You first run it with --record, which generates a JSON dotfile with runtimes
for each of your benchmarks. Then you change the code and run again with
--compare, which re-runs and generates comparison plots between your recorded
and current times. In the example output, I did a --record on the master
branch, then switched to my scoring_redesign and did a --compare. In my output,
three of the benchmarks' runtimes look to be unchanged; the other three got
significantly slower. As you can see at the bottom of the output, the entire
process takes about a second from hitting enter to having full output, so I can
get very rapid performance feedback.
It goes to great lengths to null out both constant timing offsets and timing
jitter. Specifically:
* All benchmarks are run 16 times, with all of those data points being used in
the output (not just the average, median or minimum).
* They're run with and without garbage collection, with both being reported.
* The cost of the benchmark runner itself is nulled out in a way that should be
very accurate. It times the user-supplied block, then repeats the timing with
an empty block, subtracting the latter from the former.
* It guarantees a minimum test runtime for precise timing. First, it runs the
block directly. If it takes less than 1ms, it's deemed unsafe and the process
is restarted, but now the block will be run twice. If it's still under 1ms,
that will be doubled to four times, etc., until it takes at least 1ms. This
is what the "!"s are in the output: each of those is the benchmark being
restarted with double the number of repetitions. The 1ms limit is checked
after correcting for test runner overhead as described above, so the
user-provided benchmark block itself is guaranteed to use at least 1ms of
actual CPU time.
In the plots, "X" is the median of the 16 iterations.
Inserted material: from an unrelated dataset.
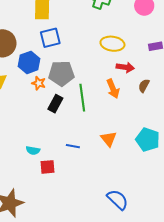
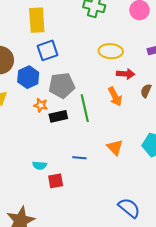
orange star: (39, 83) -> (41, 105), moved
black rectangle: (55, 104) -> (58, 116), turned 54

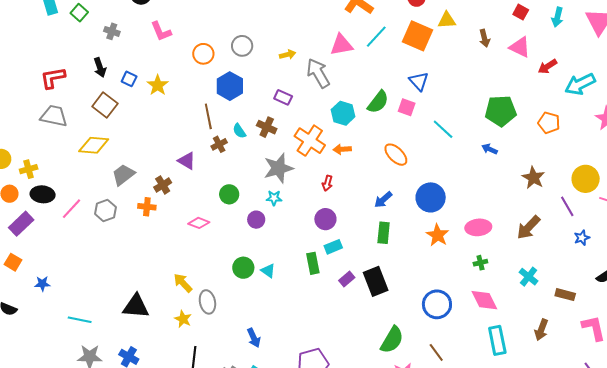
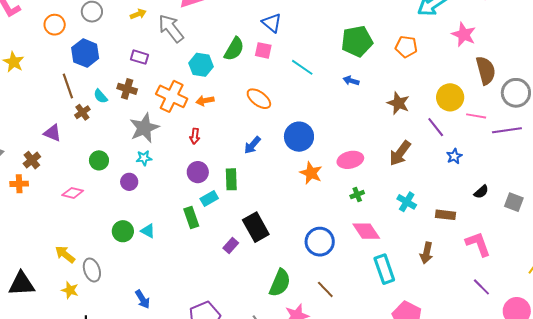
green rectangle: (384, 233) -> (231, 179), moved
purple rectangle: (347, 279) -> (231, 245), moved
The horizontal lines
extend to the minimum and maximum values. This gives you a clear visualization
of timing jitter. Each plot's range goes from 0 to the maximum sampled runtime
to avoid confusing effects of tightly-zoomed plots. If the lines don't overlap,
you can have good confidence that there's a real performance difference. In the
second through fourth benchmarks below, you can see a big difference: I've made
them much slower by changing Selecta's scoring algorithm. (This was my actual
motivation for creating the tool. It's not a synthetic example.) I haven't
wanted fine detail so far, so the text plots have been sufficient. I may add
numbers eventually.
This tool is Ruby-specific, but its design certainly isn't. This is the
benchmark tool that I've wanted for years, since before I even knew Ruby. It 1)
gives me the bare minimum statistics needed for confidence; 2) nulls out every
source of timing offset or jitter that I know of and can control; and 3)
automatically scales the repetitions up to get significant samples.
# I haven't thought much about the API yet.
# bench_group is like RSpec's "describe"; bench is like "it".
# Before and after blocks are supported for setup and teardown (not used here).
bench_group "filtering" do
bench "non-matching" do
Score.score("x" * 16, "y" * 16)
end
bench "matching exactly" do
Score.score("x" * 16, "x" * 16)
end
bench "matching broken up" do
Score.score("xy" * 20, "x" * 10)
end
bench "overlapping matches" do
Score.score("x" * 40, "x" * 10)
end
bench "words, non-matching" do
WORDS[0,1000].each { |choice| Score.score(choice, "x" * 16) }
end
bench "words, matching" do
WORDS[0,1000].each { |choice| Score.score(choice, WORDS[500]) }
end
end
filtering non-matching !!!!!!!!................!!!!!!!!................
filtering matching exactly !!................!!................
filtering matching broken up ................................
filtering overlapping matches ................................
filtering words, non-matching ................................
filtering words, matching ................................
filtering non-matching
Before (GC): | -----X-------- |
Before (No GC): | ---X--------- |
After (GC): | -----X----------- |
After (No GC): | --X----------------------------|
0 0.0105
filtering matching exactly
Before (GC): | X--- |
Before (No GC): | X-- |
After (GC): | -----X---------------------- |
After (No GC): | ----X-----------------------------|
0 0.715
filtering matching broken up
Before (GC): |X- |
Before (No GC): |X- |
After (GC): | --X--- |
After (No GC): | ---X---------------------------------|
0 2.31
filtering overlapping matches
Before (GC): |X- |
Before (No GC): |X- |
After (GC): | ---X---------------------------------|
After (No GC): | ----X----------------------- |
0 6
filtering words, non-matching
Before (GC): | ---X---------------- |
Before (No GC): | ---X---- |
After (GC): | --------X--------------------------------------|
After (No GC): | ---X-------------- |
0 20
filtering words, matching
Before (GC): | -X------------------------------------------- |
Before (No GC): | --X--------------------- |
After (GC): | ---X-----------------------------------------|
After (No GC): | -X-------- |
0 20.1
ruby benchmark.rb --compare 1.03s user 0.08s system 97% cpu 1.136 total
@booch
Copy link

booch commented May 20, 2014

Awesome. Only complaint is missing units on graphs.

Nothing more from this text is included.